Cognitive and managerial function lessened as funds were no longer available for proper nutrition or supplements. I feel like I'm "living on fumes" - draining any last amounts of energy life force. In the late 80s, my doctor said, "You're on Medicaid. We can't do any more for you."
I dread the cycle of the financial month --virtually funds gone by the tenth --food stamps by the 20th and quite literally starving until the third again. Yes, some part of me can say, "Okay, God, I can hardly wait to see how you work this one out." But something like two years into this worsening routine, my body trauma is not following suit. Blood pressure shoots up, breathing is stifled, fatigue overcomes --but little sleep! The panic on top of that when notified of imminent pesticiding and my car in the shop and necessary help with moving to storage only minimally available nearly did me in!

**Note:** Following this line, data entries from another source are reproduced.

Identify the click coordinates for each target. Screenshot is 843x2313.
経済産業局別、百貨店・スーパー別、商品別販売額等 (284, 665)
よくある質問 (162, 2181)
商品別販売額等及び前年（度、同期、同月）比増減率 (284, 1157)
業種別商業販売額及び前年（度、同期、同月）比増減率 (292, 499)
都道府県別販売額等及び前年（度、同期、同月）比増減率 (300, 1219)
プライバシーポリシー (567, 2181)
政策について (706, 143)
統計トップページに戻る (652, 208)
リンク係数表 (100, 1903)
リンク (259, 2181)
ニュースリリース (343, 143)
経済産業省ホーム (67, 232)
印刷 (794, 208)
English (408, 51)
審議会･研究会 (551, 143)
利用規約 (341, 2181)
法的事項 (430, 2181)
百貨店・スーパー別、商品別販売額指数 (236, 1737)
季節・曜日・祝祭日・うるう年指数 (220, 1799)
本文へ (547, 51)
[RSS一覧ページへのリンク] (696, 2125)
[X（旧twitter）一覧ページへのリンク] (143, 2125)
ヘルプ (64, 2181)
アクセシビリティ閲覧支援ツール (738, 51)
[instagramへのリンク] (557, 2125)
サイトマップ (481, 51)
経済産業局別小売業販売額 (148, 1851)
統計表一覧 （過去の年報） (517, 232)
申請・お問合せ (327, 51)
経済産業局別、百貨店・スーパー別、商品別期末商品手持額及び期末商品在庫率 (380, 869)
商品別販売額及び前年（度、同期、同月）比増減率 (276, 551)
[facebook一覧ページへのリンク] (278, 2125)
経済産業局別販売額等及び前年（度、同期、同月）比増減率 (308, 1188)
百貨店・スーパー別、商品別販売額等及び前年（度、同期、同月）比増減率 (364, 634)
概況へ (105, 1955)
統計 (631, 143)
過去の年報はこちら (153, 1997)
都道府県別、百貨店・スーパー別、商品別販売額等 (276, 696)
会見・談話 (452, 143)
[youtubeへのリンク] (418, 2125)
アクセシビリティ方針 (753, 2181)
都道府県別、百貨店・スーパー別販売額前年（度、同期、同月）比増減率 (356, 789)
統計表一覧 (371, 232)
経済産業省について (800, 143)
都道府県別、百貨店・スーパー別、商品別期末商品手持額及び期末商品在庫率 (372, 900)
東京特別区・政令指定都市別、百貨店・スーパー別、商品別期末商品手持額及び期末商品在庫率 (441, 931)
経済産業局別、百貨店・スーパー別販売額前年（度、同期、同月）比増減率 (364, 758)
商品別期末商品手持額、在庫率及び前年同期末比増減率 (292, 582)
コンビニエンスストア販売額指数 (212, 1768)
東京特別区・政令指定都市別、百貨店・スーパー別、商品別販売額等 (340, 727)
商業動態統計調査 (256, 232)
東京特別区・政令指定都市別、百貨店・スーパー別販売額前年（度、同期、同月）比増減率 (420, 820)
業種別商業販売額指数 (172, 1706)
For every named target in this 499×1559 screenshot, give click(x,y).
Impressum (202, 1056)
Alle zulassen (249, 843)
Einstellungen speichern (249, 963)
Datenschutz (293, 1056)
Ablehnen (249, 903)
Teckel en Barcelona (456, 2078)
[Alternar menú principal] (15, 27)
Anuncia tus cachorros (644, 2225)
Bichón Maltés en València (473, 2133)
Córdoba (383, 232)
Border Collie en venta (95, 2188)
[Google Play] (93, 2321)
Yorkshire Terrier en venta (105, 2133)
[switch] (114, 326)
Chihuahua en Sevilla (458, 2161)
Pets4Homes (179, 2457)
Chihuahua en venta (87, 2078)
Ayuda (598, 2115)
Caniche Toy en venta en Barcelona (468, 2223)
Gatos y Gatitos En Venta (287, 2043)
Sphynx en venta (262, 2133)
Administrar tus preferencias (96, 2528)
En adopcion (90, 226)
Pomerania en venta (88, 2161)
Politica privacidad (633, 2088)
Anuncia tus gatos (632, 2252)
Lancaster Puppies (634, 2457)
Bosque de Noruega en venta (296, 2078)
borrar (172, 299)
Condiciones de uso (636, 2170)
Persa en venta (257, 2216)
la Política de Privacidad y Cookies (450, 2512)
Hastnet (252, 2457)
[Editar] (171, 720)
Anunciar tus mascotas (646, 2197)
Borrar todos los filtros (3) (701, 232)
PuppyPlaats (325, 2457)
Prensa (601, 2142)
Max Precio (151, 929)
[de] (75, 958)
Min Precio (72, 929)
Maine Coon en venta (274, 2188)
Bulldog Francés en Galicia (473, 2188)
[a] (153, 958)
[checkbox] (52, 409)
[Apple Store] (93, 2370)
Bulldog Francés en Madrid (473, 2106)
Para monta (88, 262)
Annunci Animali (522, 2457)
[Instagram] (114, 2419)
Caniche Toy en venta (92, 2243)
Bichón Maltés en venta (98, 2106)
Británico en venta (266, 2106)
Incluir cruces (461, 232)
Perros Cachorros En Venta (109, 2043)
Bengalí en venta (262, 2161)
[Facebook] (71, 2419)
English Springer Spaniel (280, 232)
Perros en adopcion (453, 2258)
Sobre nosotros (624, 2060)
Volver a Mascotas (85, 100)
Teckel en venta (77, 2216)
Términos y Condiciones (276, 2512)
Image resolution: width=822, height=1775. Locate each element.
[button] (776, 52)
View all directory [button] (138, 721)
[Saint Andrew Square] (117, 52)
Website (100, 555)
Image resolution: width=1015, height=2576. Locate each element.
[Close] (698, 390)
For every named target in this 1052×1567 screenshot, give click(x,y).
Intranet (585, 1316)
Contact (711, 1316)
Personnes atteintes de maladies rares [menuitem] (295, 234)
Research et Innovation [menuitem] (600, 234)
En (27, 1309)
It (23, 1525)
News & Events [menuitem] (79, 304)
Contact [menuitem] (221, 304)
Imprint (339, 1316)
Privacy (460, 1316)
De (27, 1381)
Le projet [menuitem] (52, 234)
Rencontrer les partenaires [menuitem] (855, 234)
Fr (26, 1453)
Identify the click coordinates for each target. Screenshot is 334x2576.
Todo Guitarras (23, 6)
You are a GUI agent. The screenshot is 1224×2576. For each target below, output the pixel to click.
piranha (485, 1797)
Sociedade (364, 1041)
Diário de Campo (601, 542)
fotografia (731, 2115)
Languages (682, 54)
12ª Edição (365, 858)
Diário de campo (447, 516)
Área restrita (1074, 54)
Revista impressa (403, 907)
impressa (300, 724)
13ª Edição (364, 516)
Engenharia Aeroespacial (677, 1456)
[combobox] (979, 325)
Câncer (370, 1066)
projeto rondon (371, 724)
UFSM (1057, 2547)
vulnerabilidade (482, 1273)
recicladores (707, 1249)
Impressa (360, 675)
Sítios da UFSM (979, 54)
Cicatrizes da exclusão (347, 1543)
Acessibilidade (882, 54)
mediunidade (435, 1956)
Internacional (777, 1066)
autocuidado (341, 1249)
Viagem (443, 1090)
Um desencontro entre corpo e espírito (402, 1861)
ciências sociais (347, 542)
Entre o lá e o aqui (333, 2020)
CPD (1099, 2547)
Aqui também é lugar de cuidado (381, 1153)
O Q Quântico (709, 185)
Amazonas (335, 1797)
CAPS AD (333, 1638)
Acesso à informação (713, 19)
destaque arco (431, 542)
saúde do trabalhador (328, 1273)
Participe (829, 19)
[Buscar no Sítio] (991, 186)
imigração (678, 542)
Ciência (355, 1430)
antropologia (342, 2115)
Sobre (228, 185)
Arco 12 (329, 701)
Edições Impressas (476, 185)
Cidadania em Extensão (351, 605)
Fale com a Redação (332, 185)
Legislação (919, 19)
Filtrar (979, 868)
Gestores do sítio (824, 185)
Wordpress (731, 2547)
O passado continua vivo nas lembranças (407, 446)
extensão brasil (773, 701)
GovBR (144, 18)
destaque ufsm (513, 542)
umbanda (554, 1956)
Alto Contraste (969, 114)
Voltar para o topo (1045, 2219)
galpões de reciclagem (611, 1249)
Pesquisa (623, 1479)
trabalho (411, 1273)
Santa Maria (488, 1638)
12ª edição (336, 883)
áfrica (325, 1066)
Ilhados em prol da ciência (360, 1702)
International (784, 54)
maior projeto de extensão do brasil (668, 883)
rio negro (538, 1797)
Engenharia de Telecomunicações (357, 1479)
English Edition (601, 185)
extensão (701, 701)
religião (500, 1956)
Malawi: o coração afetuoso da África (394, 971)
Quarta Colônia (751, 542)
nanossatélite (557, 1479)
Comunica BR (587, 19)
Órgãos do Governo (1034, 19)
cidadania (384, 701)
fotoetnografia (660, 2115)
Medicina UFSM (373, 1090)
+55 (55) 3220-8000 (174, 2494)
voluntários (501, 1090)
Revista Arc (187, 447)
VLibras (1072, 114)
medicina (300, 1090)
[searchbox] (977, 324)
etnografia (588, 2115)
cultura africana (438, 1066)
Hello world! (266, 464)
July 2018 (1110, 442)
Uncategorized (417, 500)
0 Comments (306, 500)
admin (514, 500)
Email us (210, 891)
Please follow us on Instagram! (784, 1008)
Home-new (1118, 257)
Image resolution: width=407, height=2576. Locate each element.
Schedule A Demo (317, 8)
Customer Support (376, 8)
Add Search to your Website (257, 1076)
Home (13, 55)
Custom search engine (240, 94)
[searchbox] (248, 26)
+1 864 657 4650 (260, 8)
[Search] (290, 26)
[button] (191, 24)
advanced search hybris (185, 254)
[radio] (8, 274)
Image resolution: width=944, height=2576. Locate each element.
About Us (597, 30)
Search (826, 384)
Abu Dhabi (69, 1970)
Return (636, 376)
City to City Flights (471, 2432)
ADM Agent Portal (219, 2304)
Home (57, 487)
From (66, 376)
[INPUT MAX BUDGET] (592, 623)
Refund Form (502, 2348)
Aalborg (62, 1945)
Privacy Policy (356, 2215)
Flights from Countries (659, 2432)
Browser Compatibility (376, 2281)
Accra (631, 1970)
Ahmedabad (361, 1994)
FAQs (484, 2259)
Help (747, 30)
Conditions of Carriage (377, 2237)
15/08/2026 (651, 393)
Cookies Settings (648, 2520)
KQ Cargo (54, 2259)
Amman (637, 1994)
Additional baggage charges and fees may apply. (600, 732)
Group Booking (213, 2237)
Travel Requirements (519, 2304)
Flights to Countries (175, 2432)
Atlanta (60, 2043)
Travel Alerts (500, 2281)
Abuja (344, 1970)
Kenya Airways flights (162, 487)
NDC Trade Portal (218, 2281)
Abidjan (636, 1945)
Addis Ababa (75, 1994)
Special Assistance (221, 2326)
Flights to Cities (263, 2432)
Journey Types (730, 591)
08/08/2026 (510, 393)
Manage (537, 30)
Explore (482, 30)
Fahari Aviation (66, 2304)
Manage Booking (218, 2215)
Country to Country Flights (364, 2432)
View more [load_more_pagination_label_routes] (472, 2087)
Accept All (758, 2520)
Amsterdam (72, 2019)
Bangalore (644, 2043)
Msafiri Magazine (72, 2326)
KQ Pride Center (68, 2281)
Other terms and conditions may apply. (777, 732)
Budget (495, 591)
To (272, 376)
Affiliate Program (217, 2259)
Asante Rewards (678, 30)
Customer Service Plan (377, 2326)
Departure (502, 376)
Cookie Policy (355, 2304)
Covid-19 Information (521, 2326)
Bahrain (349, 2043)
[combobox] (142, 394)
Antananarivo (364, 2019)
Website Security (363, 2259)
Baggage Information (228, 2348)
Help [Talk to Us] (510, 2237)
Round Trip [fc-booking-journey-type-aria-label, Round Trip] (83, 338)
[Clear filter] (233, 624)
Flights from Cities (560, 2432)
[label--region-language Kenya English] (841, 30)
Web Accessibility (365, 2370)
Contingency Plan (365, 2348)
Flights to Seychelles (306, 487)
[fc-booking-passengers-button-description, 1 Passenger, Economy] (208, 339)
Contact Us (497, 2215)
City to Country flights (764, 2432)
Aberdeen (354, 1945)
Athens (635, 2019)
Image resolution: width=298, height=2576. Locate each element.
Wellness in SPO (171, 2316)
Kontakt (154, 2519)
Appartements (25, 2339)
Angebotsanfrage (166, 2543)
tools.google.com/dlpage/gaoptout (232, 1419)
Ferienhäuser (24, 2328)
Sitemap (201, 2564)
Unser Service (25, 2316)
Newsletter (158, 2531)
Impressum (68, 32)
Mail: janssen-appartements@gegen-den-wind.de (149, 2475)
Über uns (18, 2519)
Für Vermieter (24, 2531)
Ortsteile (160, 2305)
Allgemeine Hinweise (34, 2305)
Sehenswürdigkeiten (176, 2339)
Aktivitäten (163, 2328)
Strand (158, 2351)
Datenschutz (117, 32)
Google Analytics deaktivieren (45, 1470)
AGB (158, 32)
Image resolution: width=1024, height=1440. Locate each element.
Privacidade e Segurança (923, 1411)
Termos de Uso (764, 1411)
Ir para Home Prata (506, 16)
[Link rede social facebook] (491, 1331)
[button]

I get agitated about three weeks before the pesticide season starts and start to pack and sort my belongings for storage. I abhor and dread the thought of packing for and being in the car, but to go through the motions of freezing food, counting supplements for baggies for the car stay, etc. etc. because I know I must. I've tried saying, "Okay, I'll take this or that along and work on it because I haven't gotten it done here." It doesn't happen. It's one foot ahead of the other --"where do I go to the bathroom? I need to get gas. It's too hot in here. Where do I go now?" etc. etc. The most relief I get is doing a jigsaw puzzle or some greeting card designs at the library --as I count the hours left in the day.
It hurts in here (the apartment) all the time. My eyes burn. I can barely see. The carpet, drapes, and walls all need to be cleaned of pesticide residue and other which I cannot remedy because it's a rental. I'm so used to enduring. I don't even connect much with how I feel, nor do I have words for it if I try. Awful Angry Devastated. There. At wit's end, terribly uncomfortable, skin always irritated, nerves shattered, all of that fits. But has for so long. I've just lived with it and worked about ninety nine percent of the time at maintaining hope for a way out and put myself into it to the exclusion of anything else.
Ultimately, I can allow myself to fail - surrender, and let it be what is - but unless there is change, that does not lead to going on.